Sebelum memberikan keterangannya beberapa ahli yang sudah ditunjuk oleh
pemerintah mengadakan pertemuan dengan pihak pemerintah, tujuan dari
pertemuan itu tidak lain adalah kesediaan ahli untuk memberikan keterangan
keahliannya dalam pengujian Undang-Undang. Dalam menetapkan ahli
tersebut pemerintah cukup selektif dan disesuaikan dengan keahlian dari
masing-masing ahli tersebut sesuai dengan materi Undang-Undang yang akan
diuji. Keterangan ahli satu sama lain tidak boleh sama tetapi disesuaikan
dengan keahlian dari para ahli tersebut tetapi ujung-ujungnya bermuara pada
materi undang-undang yang sedang diuji. Masing-masing ahli mempunyai
kewajiban untuk membuat tulisan dan diajdika satu kesatuan dengan jawaban
pemerintah dan keterangan saksi, dan kesemuanya itu harus dikirimkan
sebelum acara persidangan di MK.
o.
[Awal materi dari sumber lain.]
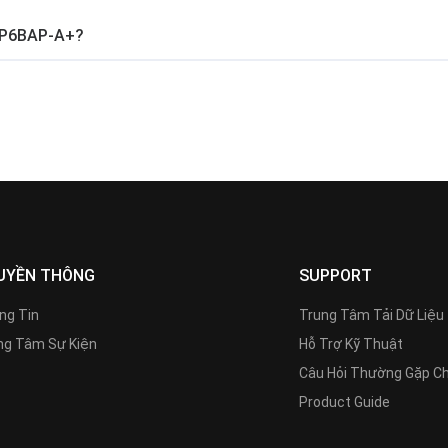
y P6BAP-A+?
UYỀN THÔNG
SUPPORT
ng Tin
Trung Tâm Tải Dữ Liệu
g Tâm Sự Kiện
Hỗ Trợ Kỹ Thuật
Câu Hỏi Thường Gặp C
Product Guide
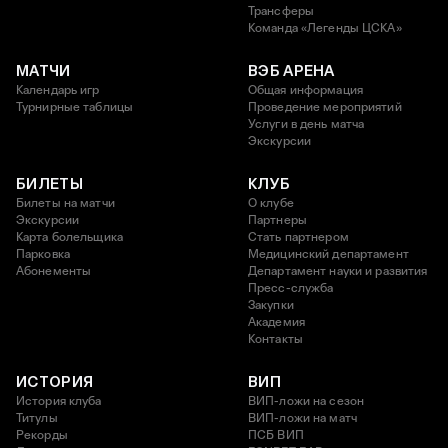
Трансферы
Команда «Легенды ЦСКА»
МАТЧИ
ВЭБ АРЕНА
Календарь игр
Общая информация
Турнирные таблицы
Проведение мероприятий
Услуги в день матча
Экскурсии
БИЛЕТЫ
КЛУБ
Билеты на матчи
О клубе
Экскурсии
Партнеры
Карта болельщика
Стать партнером
Парковка
Медицинский департамент
Абонементы
Департамент науки и развития
Пресс-служба
Закупки
Академия
Контакты
ИСТОРИЯ
ВИП
История клуба
ВИП-ложи на сезон
Титулы
ВИП-ложи на матч
Рекорды
ПСБ ВИП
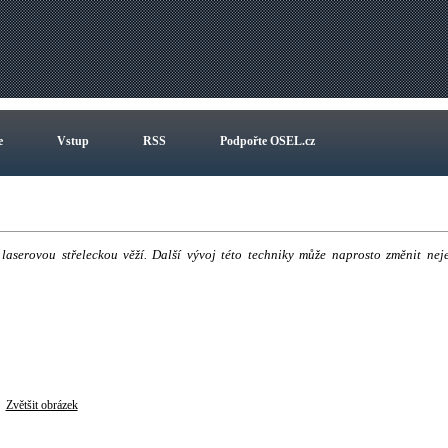
e
Vstup
RSS
Podpořte OSEL.cz
aserovou střeleckou věží. Další vývoj této techniky může naprosto změnit nej
Zvětšit obrázek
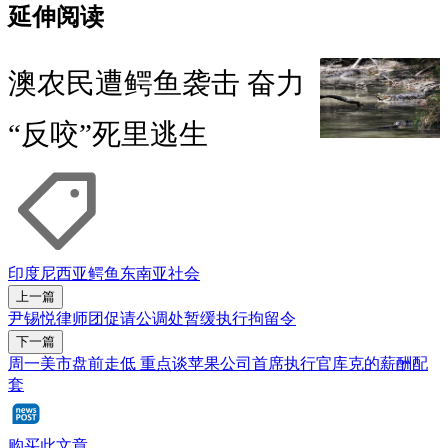
延伸阅读
澳农民遭鳄鱼袭击 奋力
“反咬”死里逃生
印度尼西亚
鳄鱼
东南亚社会
上一篇
尹锡悦律师团促请公调处暂缓执行拘留令
下一篇
周一美市盘前走低 重点谈苹果公司首席执行官库克的薪酬配
套
购买此文章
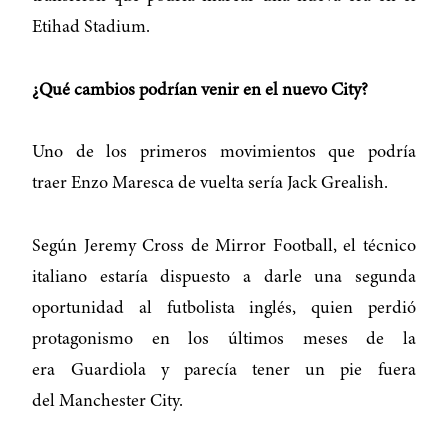
Etihad Stadium.
¿Qué cambios podrían venir en el nuevo City?
Uno de los primeros movimientos que podría
traer Enzo Maresca de vuelta sería Jack Grealish.
Según Jeremy Cross de Mirror Football, el técnico
italiano estaría dispuesto a darle una segunda
oportunidad al futbolista inglés, quien perdió
protagonismo en los últimos meses de la
era Guardiola y parecía tener un pie fuera
del Manchester City.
Untuk pemeriksaan keterangan saksi dan ahli dari pemohon pada prinsipnya
sama dengan pihak termohon, yang membedakannya yaitu saksi dan ahli dari
pemohon harus konsisten dengan materi permohonan pemohon, artinya
keterangan saksi dan ahli haris betul-betul mendukung materi permohonan,
oleh karena itu saksi dan ahli harus juga mempelajari dan memahami dengan
baik materi permohonan pemohon. Saksi harus tau isi/ materi posita/petitum
begitu juga ahli harus yau materi posita/petitum dan yang lebih menarik dalam
pengujian undang-undang itu yaitu keterangan ahli dari pemohon dengan
keterangan ahli dari termohon salaing memberikan keterangan keahliannya
sesuai dengan kepakarannya yang kadan-kadang bisa mengetahui teori apa
yang dikeluarkan oleh para ahli ini dalam memandang permasalahan yang
sama, yaitu suatu bagian pasal atau ayat suatu undang-undang yang sama. Para
ahli akan berbeda pendapat sesuai dengan keahliannya, padahal membehas
pendapat yang sama dan ini mengandung perbedaan kepentingan apakah
berada di pihak pemohon ataupun termohon yang ujung-ujungnya
menimbulkan keterangan abu-abu.
p. Untuk pemeriksaan alat-alat bukti baik dari pemohon maupun termohon dalam
prakteknya di persidangan tidak selamanya dibahas oleh majelis hakim, tetapi
tetap disam[aikan sebagai alat bukti masing-masing pihak. Apabila majelis
hakim telah cukup mendapatka informasi dari masing-masing pihak, maka ini
akan dijadikan bahan pertimbangan majelis;
q. Setelah semua tahapan pemeriksaan dilakukan oleh majelis hakim, maka
majelis hakim memberikan kesempatan kepada pemohon dan termohon untuk
menyampaikan suatu kesimpulan akhir terkait dengan proses persidangan.
Kesimpulan tersebut biasanya disampaikan secara tertulis paling lama tujuh
hari kerja semenjak akhir dari persidangan;
r. Setelah para pihak menyampaikan kesimpulannya biasanya hakim membentuk
rapat permusyawaratan hakim (RPH) sebagai persiapan majelis hakim untum
mengambil putusan.
Dalam padal 30 PMK Nomor 06/ PMK/ 2005 mengatur tentang RPH yaitu dalam hal:
1. Ayat (1) RPH mendengar, membahas dan/atau mengambil keputusan mengenai
a. laporan panel tentang pemeriksaan pendahuluan
b. laporan panel tentang pemeriksaan persidangan
c. rekomendasi panel tentang tindak lanjut hasil pemeriksaan permohonan
d. pendapat hukum (legal opinion) para hakim
e. hasil pemeriksaan persidangan pleno dan pendapat hukum para hakim
f. hakim yang menyusun rancangan putusan
g. rancangan putusan akhir
h. penunjukan hakim yang bertugas sebagai pembaca terakhir rancangan putusan
i. pembagian tugas pembacaan putusan dalam sidang pleno.